▶ _WORK REQUEST_
Omit the pictures while printing every entry below exactly as given.

========================================

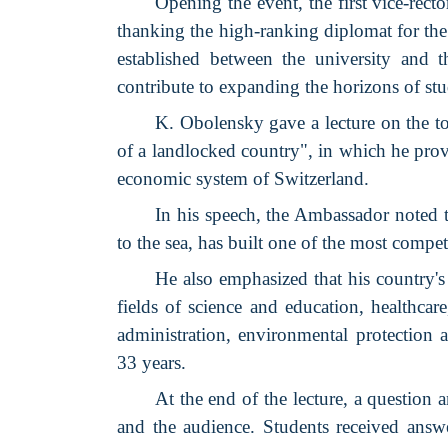
Opening the event, the first vice-r
thanking the high-ranking diplomat for the 
established between the university and t
contribute to expanding the horizons of stu
K. Obolensky gave a lecture on the t
of a landlocked country", in which he prov
economic system of Switzerland.
In his speech, the Ambassador noted th
to the sea, has built one of the most compe
He also emphasized that his country's
fields of science and education, healthcar
administration, environmental protection 
33 years.
At the end of the lecture, a question
and the audience. Students received answe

========================================

▶ _SOLVED PROBLEM_
Opening the event, the first vice-r
thanking the high-ranking diplomat for the 
established between the university and t
contribute to expanding the horizons of stu
K. Obolensky gave a lecture on the t
of a landlocked country", in which he prov
economic system of Switzerland.
In his speech, the Ambassador noted th
to the sea, has built one of the most compe
He also emphasized that his country's
fields of science and education, healthcar
administration, environmental protection 
33 years.
At the end of the lecture, a question
and the audience. Students received answe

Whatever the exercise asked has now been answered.